A "just in case" is different from a friend. They only know about you as much as you would let them. You don't particular hang out or talk every day. You only think about them under certain circumstances and sometimes when you day dream, it's their face you see...but only sometimes. They are your secret weapon. They have everything you wished your current idiot of choice had but none of the stuff that you really like so you have them because you need to think you could do better without actually doing better. You don't particularly love them. You like them quite abit but you never quite love them.

The great thing about "clande wa daily" is that you only get the best of them. Mostly because they are only in your life occasionally.You don't get their mood swings, their debt problems, their personality flaws. All you get is the sweet candy exterior. They do all the things that your main pre-occupation refuses to do because he/she is afraid of heights/busy/car is in the shop or whatever other excuse he/she is used to giving you. So when main squeeze is not talking to you is when you think "I could walk away now and just hook up with 'just in case'"

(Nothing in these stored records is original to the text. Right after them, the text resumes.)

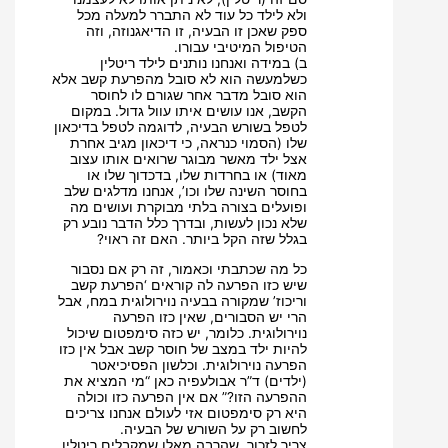
ולא לילד כל עוד לא התברר למעלה מכל
ספק שאכן זו הבעיה, זו הדיאגנוזה, וזה
הטיפול המיטיבי עבורו.
ב) במידה ואנחנו נותנים לילד ריטלין
כשלמעשה הוא לא סובל מהפרעת קשב אלא
הוא סובל מדבר אחר שגורם לו לחוסר
הקשב, אנו עושים איתו עוול גדול. במקום
לטפל בשורש הבעיה, לדוגמה לטפל בדיכאון
שלו (הסמוי כנראה, כי דיכאון מגיב אחרת
אצל ילד מאשר מבוגר שרואים אותו עצוב
מאוד) או בחרדות שלו, בדכדוך שלו או
בחוסר השינה שלו וכו’, אנחנו מדלגים שלב
ופועלים בצורה בלתי מבוקרת ועושים מה
שלא נכון לעשות, ובדרך כלל הדבר נובע רק
בגלל שזה הקל ביותר. האם זה ראוי?
כל מה שכתבתי וכאמור, זה רק אם נסבור
שיש כזו הפרעה לה קוראים ‘הפרעת קשב
וריכוז’ שמקורה בבעיה נוירולוגית במח, אבל
הרי יש הסבורים, שאין כזו הפרעה
נוירולוגית. כלומר, יש כזה סימפטום שיכול
להיות ילד במצב של חוסר קשב אבל אין כזו
הפרעה נוירולוגית. וכלשון הפסיכיאטר
(ילדים) ד”ר אבולעפיה כאן “מי המציא את
ההפרעה הזו?” אם אין הפרעה כזו וכולה
היא רק סימפטום אזי לעולם אנחנו צריכים
לחשוב רק על השורש של הבעיה.
צריך לזכור, שהרבה מאלו שמקבלים ריטלין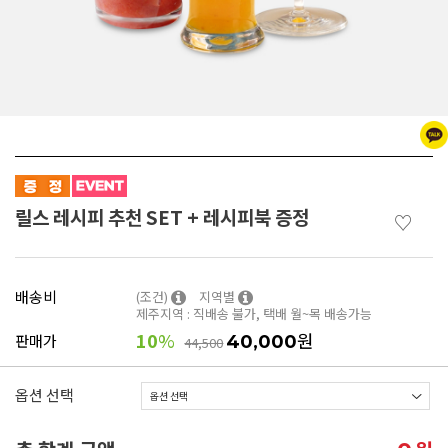
릴스 레시피 추천 SET + 레시피북 증정
♡
배송비
(조건)
지역별
제주지역 : 직배송 불가, 택배 월~목 배송가능
10
%
원
판매가
40,000
44,500
옵션 선택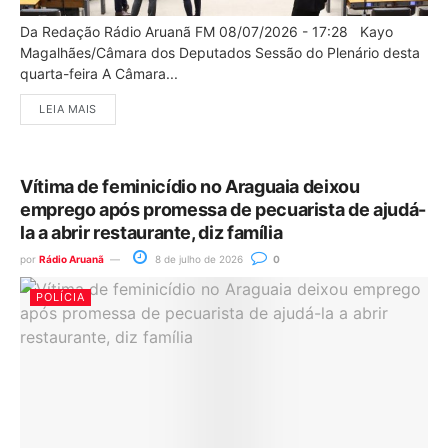
Da Redação Rádio Aruanã FM 08/07/2026 - 17:28 Kayo
Magalhães/Câmara dos Deputados Sessão do Plenário desta
quarta-feira A Câmara...
LEIA MAIS
Vítima de feminicídio no Araguaia deixou
emprego após promessa de pecuarista de ajudá-
la a abrir restaurante, diz família
por
Rádio Aruanã
8 de julho de 2026
0
POLÍCIA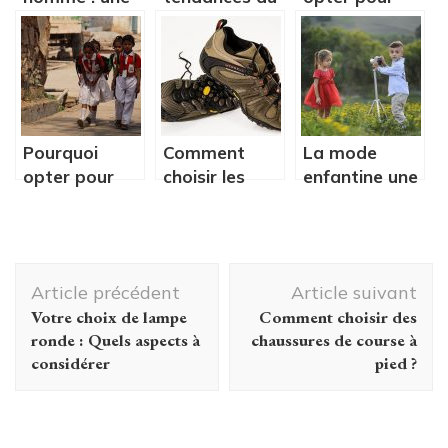
mini-guide sur
bien-être et
des
les coupes
soins
vêtements
avancées
corporels
personnalisés
pour votre
école ?
Pourquoi
Comment
La mode
opter pour
choisir les
enfantine une
des
chaussures en
tendance qui
vêtements
fonction de
séduit de plus
personnalisés
votre
en plus les
Navigation
pour votre
business ou
parents.
Article précédent
Article suivant
école ?
de votre
d'article
Votre choix de lampe
Comment choisir des
activité
ronde : Quels aspects à
chaussures de course à
professionnelle
considérer
pied ?
?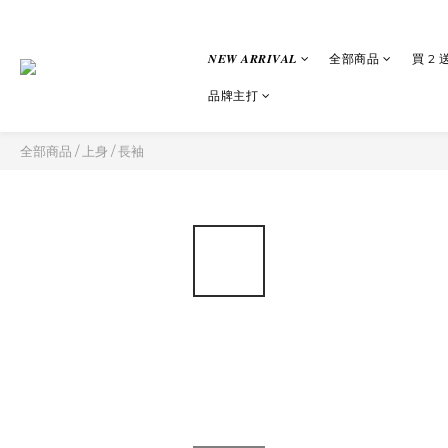
𝑵𝑬𝑾 𝑨𝑹𝑹𝑰𝑽𝑨𝑳
全部商品
買 2 
品牌主打
全部商品
/
上身
/
長袖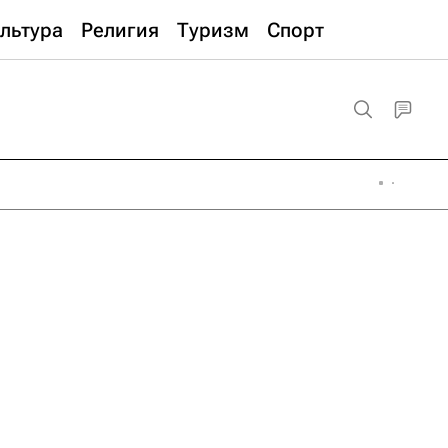
льтура
Религия
Туризм
Спорт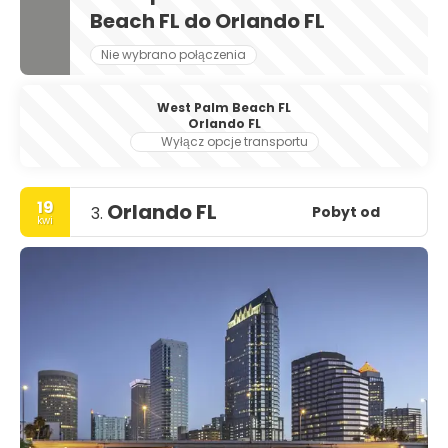
Beach FL do Orlando FL
Nie wybrano połączenia
West Palm Beach FL
Orlando FL
Wyłącz opcje transportu
19
Orlando FL
Pobyt od
3.
kwi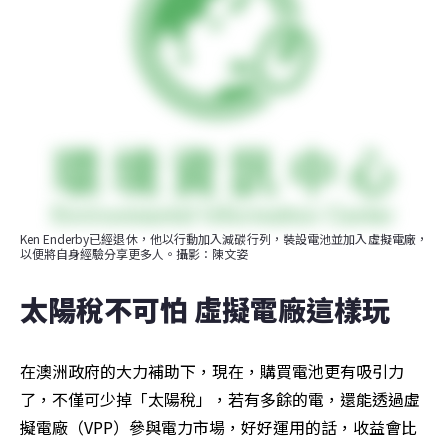
Ken Enderby已經退休，他以行動加入減碳行列，裝設電池並加入虛擬電廠，
以便將自身經驗分享更多人。攝影：陳文姿
太陽稅不可怕 虛擬電廠這樣玩
在澳洲政府的大力補助下，現在，購買電池更有吸引力
了，不僅可少掉「太陽稅」，若有多餘的電，還能透過虛
擬電廠（VPP）參與電力市場，好好運用的話，收益會比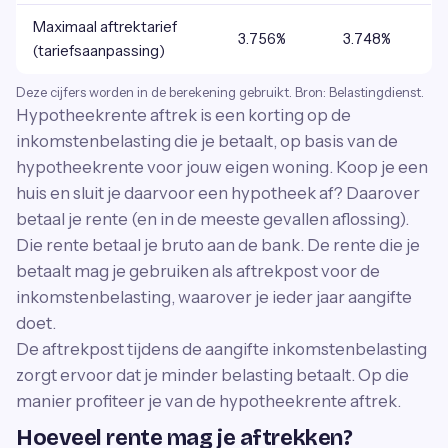
Maximaal aftrektarief
3.756%
3.748%
(tariefsaanpassing)
Deze cijfers worden in de berekening gebruikt. Bron: Belastingdienst.
Hypotheekrente aftrek is een korting op de
inkomstenbelasting die je betaalt, op basis van de
hypotheekrente voor jouw eigen woning. Koop je een
huis en sluit je daarvoor een hypotheek af? Daarover
betaal je rente (en in de meeste gevallen aflossing).
Die rente betaal je bruto aan de bank. De rente die je
betaalt mag je gebruiken als aftrekpost voor de
inkomstenbelasting, waarover je ieder jaar aangifte
doet.
De aftrekpost tijdens de aangifte inkomstenbelasting
zorgt ervoor dat je minder belasting betaalt. Op die
manier profiteer je van de hypotheekrente aftrek.
Hoeveel rente mag je aftrekken?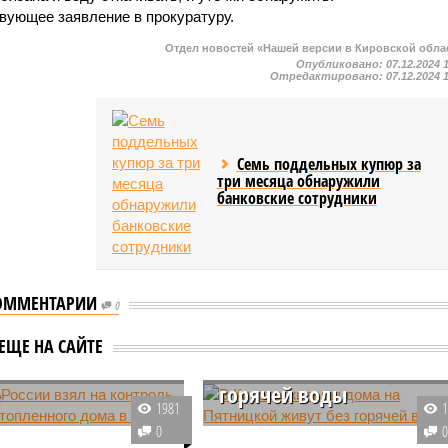
вующее заявление в прокуратуру.
Отдел новостей «Нашей версии в Кировской обла
Опубликовано:
07.12.2024 
Отредактировано:
07.12.2024 
Семь поддельных купюр за
три месяца обнаружили
банковские сотрудники
ОММЕНТАРИИ
0
К России взял на
ль проверку
В Кирове жильцы дома
ЕЩЕ НА САЙТЕ
енного дома в
на Пятницкой живут без
е
горячей воды
1981
едственного комитета
В одном из домов в Кирове в
0
оручил проверить
декабре прошлого года прорвал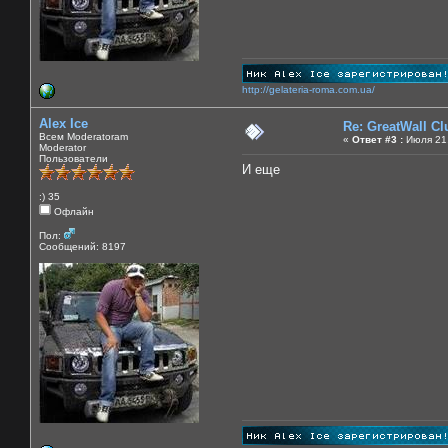
http://gelateria-roma.com.ua/
Alex Ice
Re: GreatWall C
Всем Moderatoram
«
Ответ #3 :
Июля 21,
Moderator
Пользователи
И еще
:) 35
Офлайн
Пол:
Сообщений: 8197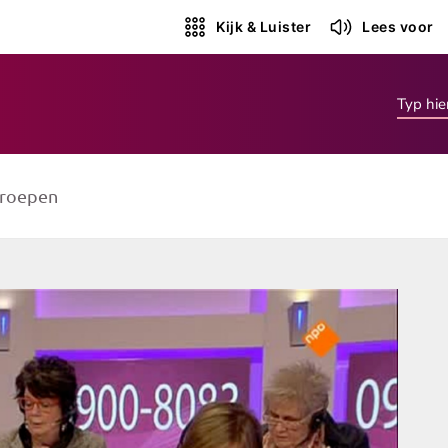
Kijk & Luister
Lees voor
roepen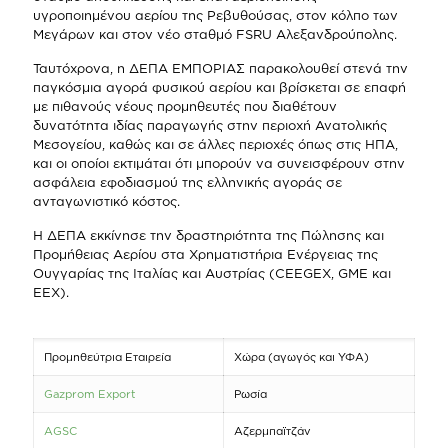
υγροποιημένου αερίου της Ρεβυθούσας, στον κόλπο των
Μεγάρων και στον νέο σταθμό FSRU Αλεξανδρούπολης.
Ταυτόχρονα, η ΔΕΠΑ ΕΜΠΟΡΙΑΣ παρακολουθεί στενά την
παγκόσμια αγορά φυσικού αερίου και βρίσκεται σε επαφή
με πιθανούς νέους προμηθευτές που διαθέτουν
δυνατότητα ιδίας παραγωγής στην περιοχή Ανατολικής
Μεσογείου, καθώς και σε άλλες περιοχές όπως στις ΗΠΑ,
και οι οποίοι εκτιμάται ότι μπορούν να συνεισφέρουν στην
ασφάλεια εφοδιασμού της ελληνικής αγοράς σε
ανταγωνιστικό κόστος.
Η ΔΕΠΑ εκκίνησε την δραστηριότητα της Πώλησης και
Προμήθειας Αερίου στα Χρηματιστήρια Ενέργειας της
Ουγγαρίας της Ιταλίας και Αυστρίας (CEEGEX, GME και
EEX).
Προμηθεύτρια Εταιρεία
Χώρα (αγωγός και ΥΦΑ)
Gazprom Export
Ρωσία
AGSC
Αζερμπαϊτζάν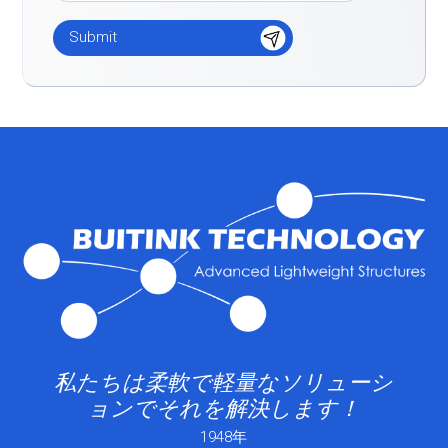
私たちは柔軟で軽量なソリューシ
ョンでそれを解決します！
1948年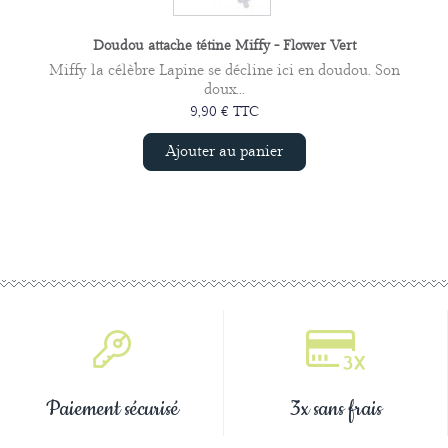
Doudou attache tétine Miffy - Flower Vert
Miffy la célèbre Lapine se décline ici en doudou. Son
doux...
9,90 € TTC
Ajouter au panier
Paiement sécurisé
3x sans frais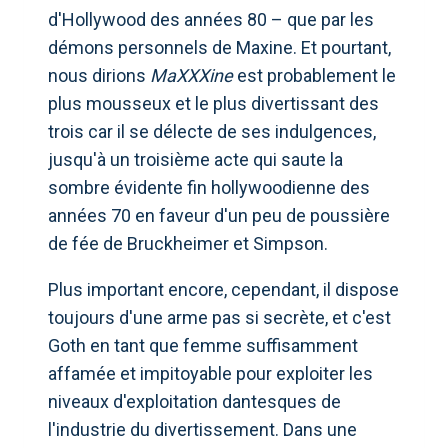
d'Hollywood des années 80 – que par les
démons personnels de Maxine. Et pourtant,
nous dirions
MaXXXine
est probablement le
plus mousseux et le plus divertissant des
trois car il se délecte de ses indulgences,
jusqu'à un troisième acte qui saute la
sombre évidente fin hollywoodienne des
années 70 en faveur d'un peu de poussière
de fée de Bruckheimer et Simpson.
Plus important encore, cependant, il dispose
toujours d'une arme pas si secrète, et c'est
Goth en tant que femme suffisamment
affamée et impitoyable pour exploiter les
niveaux d'exploitation dantesques de
l'industrie du divertissement. Dans une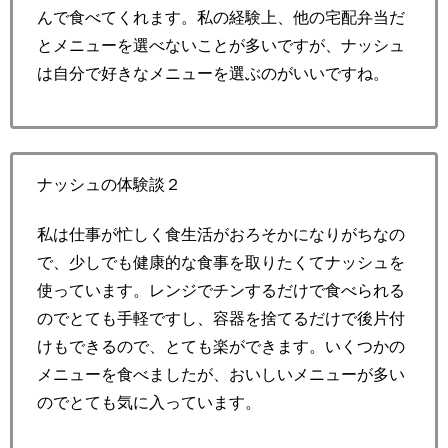
んで食べてくれます。私の経験上、他の宅配弁当だ
とメニューを選べないことが多いですが、ナッシュ
は自分で好きなメニューを選ぶのがいいですね。
ナッシュの体験談２
私は仕事が忙しく食生活がおろそかになりがちなの
で、少しでも健康的な食事を取りたくてナッシュを
使っています。レンジでチンするだけで食べられる
のでとても手軽ですし、容器を捨てるだけで後片付
けもできるので、とても楽ができます。いくつかの
メニューを食べましたが、おいしいメニューが多い
のでとても気に入っています。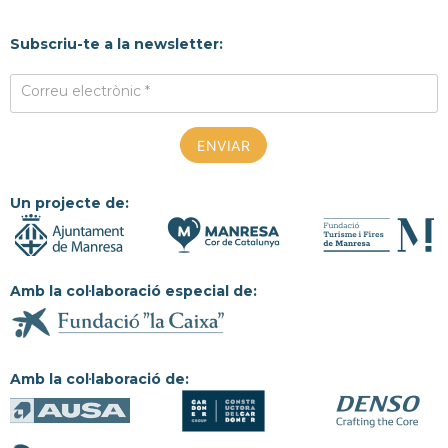
Subscriu-te a la newsletter:
Correu electrònic *
Un projecte de:
Amb la col·laboració especial de:
Amb la col·laboració de: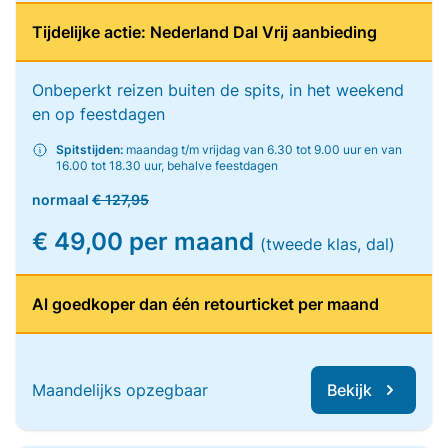
Tijdelijke actie: Nederland Dal Vrij aanbieding
Onbeperkt reizen buiten de spits, in het weekend
en op feestdagen
Spitstijden:
maandag t/m vrijdag van 6.30 tot 9.00 uur en van
16.00 tot 18.30 uur, behalve feestdagen
normaal
€ 127,95
€ 49,00 per maand
(tweede klas, dal)
Al goedkoper dan één retourticket per maand
Maandelijks opzegbaar
Bekijk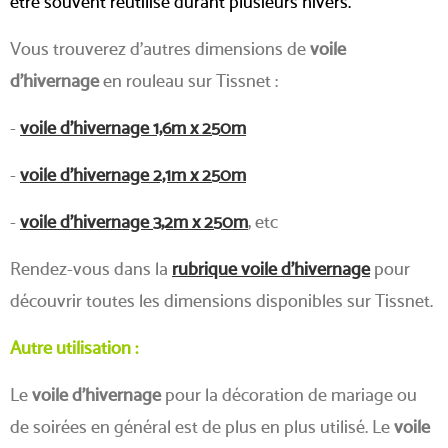
être souvent réutilisé durant plusieurs hivers.
Vous trouverez d'autres dimensions de
voile
d'hivernage
en rouleau sur Tissnet :
-
voile d'hivernage 1,6m x 250m
-
voile d'hivernage 2,1m x 250m
-
voile d'hivernage 3,2m x 250m
, etc
Rendez-vous dans la
rubrique voile d'hivernage
pour
découvrir toutes les dimensions disponibles sur Tissnet.
Autre utilisation :
Le
voile d'hivernage
pour la décoration de mariage ou
de soirées en général est de plus en plus utilisé. Le
voile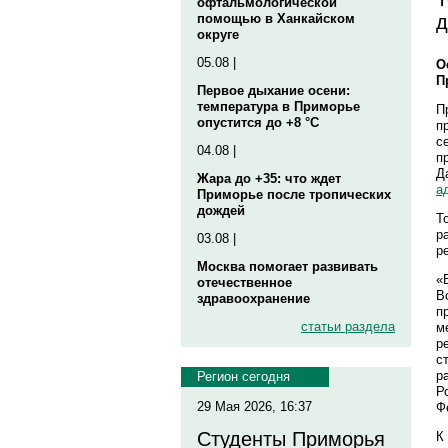
офтальмологической
д
помощью в Ханкайском
округе
05.08 |
О
П
Первое дыхание осени:
температура в Приморье
П
опустится до +8 °C
п
с
04.08 |
п
Д
Жара до +35: что ждет
а
Приморье после тропических
дождей
Т
р
03.08 |
р
Москва помогает развивать
«
отечественное
В
здравоохранение
п
статьи раздела
м
р
с
р
Регион сегодня
Р
29 Мая 2026, 16:37
Ф
Студенты Приморья
К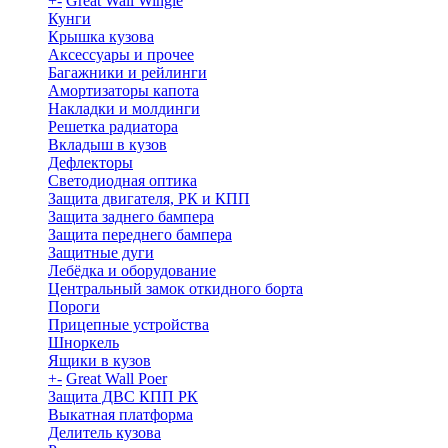
+
-
Great Wall Wingle
Кунги
Крышка кузова
Аксессуары и прочее
Багажники и рейлинги
Амортизаторы капота
Накладки и молдинги
Решетка радиатора
Вкладыш в кузов
Дефлекторы
Светодиодная оптика
Защита двигателя, РК и КПП
Защита заднего бампера
Защита переднего бампера
Защитные дуги
Лебёдка и оборудование
Центральный замок откидного борта
Пороги
Прицепные устройства
Шноркель
Ящики в кузов
+
-
Great Wall Poer
Защита ДВС КПП РК
Выкатная платформа
Делитель кузова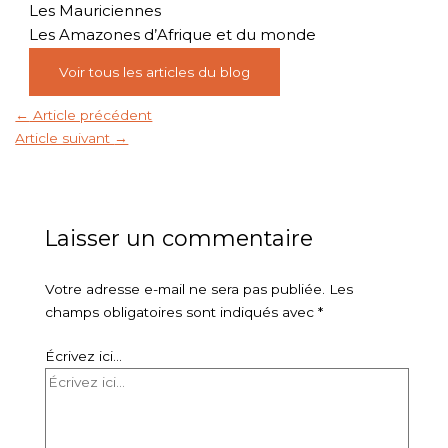
Les Mauriciennes
Les Amazones d’Afrique et du monde
Voir tous les articles du blog
←
Article précédent
Article suivant
→
Laisser un commentaire
Votre adresse e-mail ne sera pas publiée.
Les
champs obligatoires sont indiqués avec
*
Écrivez ici…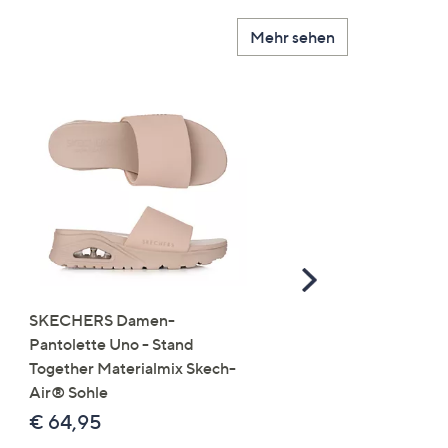
Mehr sehen
Scroll
Right
SKECHERS Damen-
JERYMOOD HOMEWEA
Pantolette Uno - Stand
Tops Mikrofaser Seitensc
Together Materialmix Skech-
leger weit
Air® Sohle
€ 24,99
€ 64,95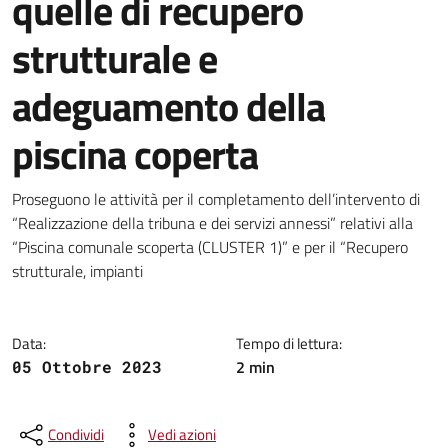
quelle di recupero
strutturale e
adeguamento della
piscina coperta
Dettagli della notizia
Proseguono le attività per il completamento dell’intervento di
“Realizzazione della tribuna e dei servizi annessi” relativi alla
“Piscina comunale scoperta (CLUSTER 1)” e per il “Recupero
strutturale, impianti
Data:
Tempo di lettura:
2 min
05 Ottobre 2023
Condividi
Vedi azioni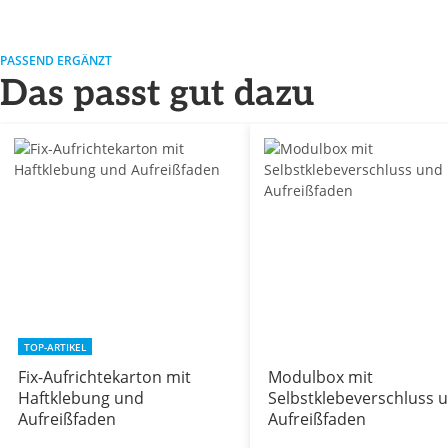
PASSEND ERGÄNZT
Das passt gut dazu
TOP-ARTIKEL
Fix-Aufrichtekarton mit
Modulbox mit
Haftklebung und
Selbstklebeverschluss 
Aufreißfaden
Aufreißfaden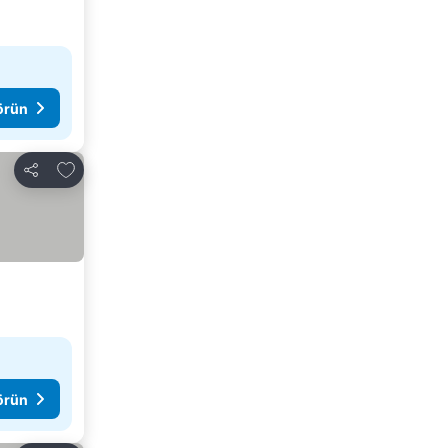
görün
Favorilerime ekle
Paylaş
görün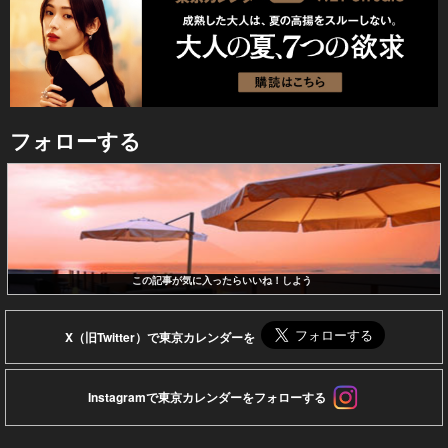
フォローする
この記事が気に入ったらいいね！しよう
X（旧Twitter）で東京カレンダーを
Instagramで東京カレンダーをフォローする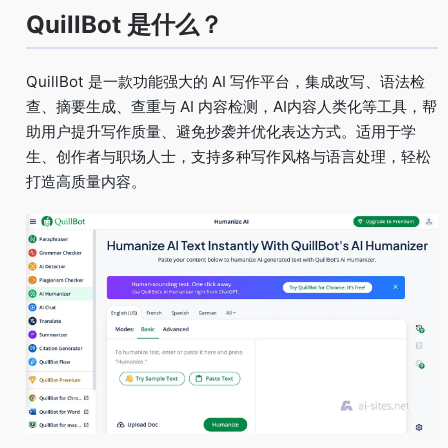
QuillBot 是什么？
QuillBot 是一款功能强大的 AI 写作平台，集成改写、语法检
查、摘要生成、查重与 AI 内容检测，AI内容人类化等工具，帮
助用户提升写作质量、避免抄袭并优化表达方式。适用于学
生、创作者与职场人士，支持多种写作风格与语言处理，轻松
打造高质量内容。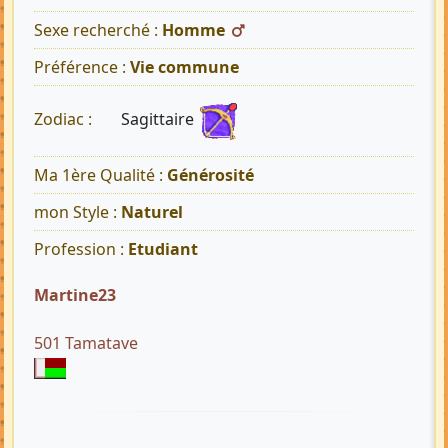
Sexe recherché :
Homme
Préférence :
Vie commune
Sagittaire
Zodiac :
Ma 1ère Qualité :
Générosité
mon Style :
Naturel
Profession :
Etudiant
Martine23
501 Tamatave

But at some point when age and your mother catch up with you, you realise you have to give up your "just in case". They may be comforting for a moment but you know they are not meant to be. I guess that's the point most people get married, put the number and memories on the shelf, breath out a sigh and quietly walk away. It is easy to walk away because there was no emotional investment. You'll probably even invite them to your wedding with no hard feelings. Even share congratulations. They are not the ones that got away. They are just the ones that could have been. And you know at the back of your mind if you were to have an intense affair (if you haven't already), they would be your first choice hands down.

They are your friend, your next door neighbour, your ex-classmate. They are your "just in case". You will never say it out loud to anyone but you every time you meet you think "that was the best 20 minutes of my life!"